World's first hat discovered, and it turns out to be Stone Age tea cosy
Hats have been important fashion statements for women for at least 27,000 years, since the Old Stone Age, remarkable new archaeological research has shown.
The plaited head covering on the ritual "Venus" figure, pictured right, from the Palaeolithic period, might be the the world's first known hat.

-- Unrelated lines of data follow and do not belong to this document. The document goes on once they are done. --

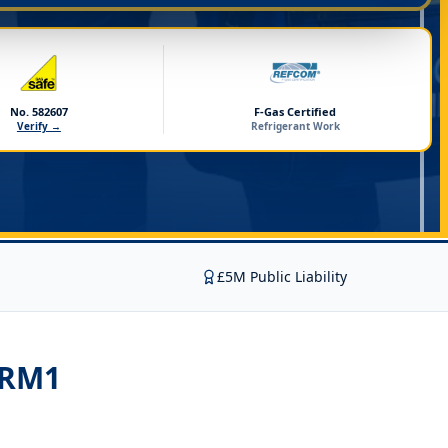
No. 582607
F-Gas Certified
Verify →
Refrigerant Work
£5M Public Liability
 RM1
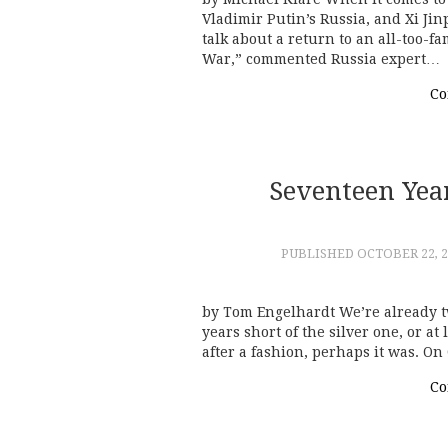
Vladimir Putin’s Russia, and Xi Jin
talk about a return to an all-too-f
War,” commented Russia expert…
Co
Seventeen Yea
PUBLISHED
OCTOBER 22, 2
by Tom Engelhardt We’re already tw
years short of the silver one, or a
after a fashion, perhaps it was. On
Co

It is typical of a variety of woven clothing that dates back three times longer than has been previously assumed, say three American experts.
Scientists and academics had thought that the hunter-gatherers who pursued mammoths and other giant game across ice-age Europe wore only animal skins.
Weaving with plant fibres was thought to have been developed much later, only with the coming of agriculture and settled civilisation between 10,000 and 5,000 years ago
But Professor Olga Soffer says headgear, belts, skirts and cloth strips, probably made on a type of loom, were available in the Old Stone Age between 25,000 to 27,000 years ago, as were baskets, nets, cords and other items.
Professor Soffer, professor of anthropology at the University of Illinois, says woven garments can be identified on many of the 200 or so "Venus" figurines, carbon-dated to the Stone Age. They are the mysterious clay, stone or ivory models of Stone Age women from across Europe, whose principal point of interest has, up until now, been the exaggerated sexual characteristics they display. Professor Soffer and her colleagues James Adovasio and David Hyland have analysed the Venuses in minute detail and have found depictions of clothing on many of them.
The figurine illustrated, the Venus of Willendorf from Austria, is wearing "a fibre-based woven cap or hat rather than a hairdo posited by [earlier] scholars", they say.
They add: "This complex construction cannot be produced with growing, that is attached, human hair and therefore most certainly does not represent an Upper Pleistocene hairdo or paleo-coiffure."
Their conclusions will be published later this year in the Chicago-based journal Current Anthropology but are reported in this month's edition of British Archaeology.
Whether such items as the Venus of Willendorf's cap represent what women wore in everyday life 27,000 years ago is something Professor Soffer and her colleagues can neither confirm nor deny.
"It's possible it had religious significance," she said. "It certainly doesn't look like day-wear or even death-wear. It's possibly ritual wear.
"Whether it was worn for real or not, we don't know. It's like saints having the gold nimbus behind them - they don't walk around like that.
"But we know it was important, because as much energy was spent on depicting clothing on these figurines as on depicting sexual characteristics."